There are many practical advantages, big and small, in living near each other, even if you do not actually live WITH each other. For example, once when my daughter was a baby, she fell ill and had to be hospitalised. My parents were of great help to me then, as they immediately stepped in to look after my son, while my wife and I camped at the hospital. Another kind of help that I give my parents - when they are away on holiday, I go to their apartment every day to walk the dog, feed the dog and water their plants. These are small things that just can't be done if I were living faraway from them.
One might say that in the USA, we would send the dog to a pet hotel. We have those here as well, but it just isn't the same. It's like sending your child to a daycare centre, instead of having family members to care for him or her. |
I see your point here, but I think you're getting some kind of general idea of how Americans operate that is not exactly truthful.

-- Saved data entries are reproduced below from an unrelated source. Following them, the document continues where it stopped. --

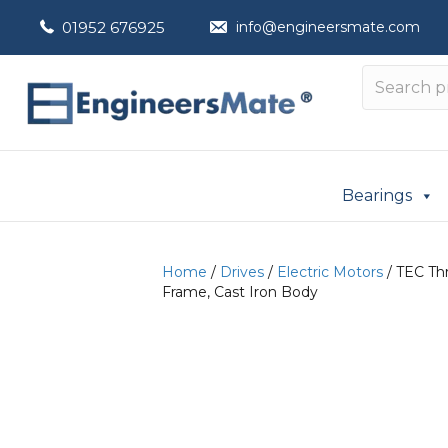
01952 676925
info@engineersmate.com
Bearings
Home
/
Drives
/
Electric Motors
/ TEC Th
Frame, Cast Iron Body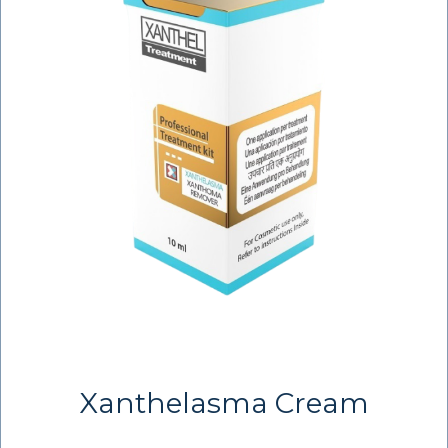
Xanthelasma Cream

Many Americans depend on their family to care for their children instead of sending them to daycare. You are in New Zealand, correct? The population is much smaller their than in America. Perhaps if you could use percentages of parents who rely on family members for childcare, pet care, etc., compared between both countries, you could be surprised. I don't know for sure, but I personally wouldn't be shocked if there wasn't much of a difference.

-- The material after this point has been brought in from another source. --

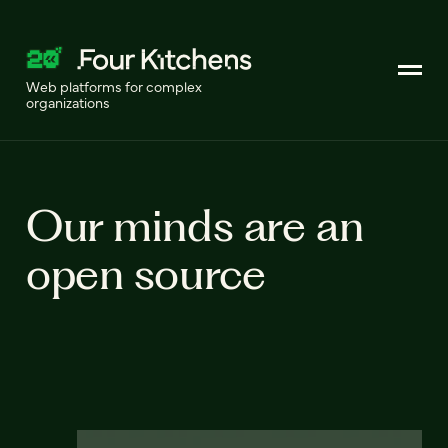
Web platforms for complex
organizations
Our minds are an
open source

There are many, MANY people in America who would much rather be with their children than work or to have family member or friend care for their kids than a daycare center. If you took a poll amongst Americans on this forum with children, I would bet you almost all of them would rather a loved one care for their kids than send them to a daycare. I'll bet many of them do have care of than a daycare center.
My family and most of the people I know stay close to one another. Definitely close enough to spend quality time with each other and help support each other when the need arises. Perhaps not ALL of us, but I can say all my family are within a 1-4 hour drive of one another.
My mother actually babysat my dog for me last weekend.
I think there is some kind of stereotyping going on here regarding Americans that might not be entirely educated. No offense, but most of us don't just want to hire a random babysitter off the street. LOL. And most of us DO NOT do that. There are the exceptions, but I'm sure in New Zealand there are exceptions to that as well.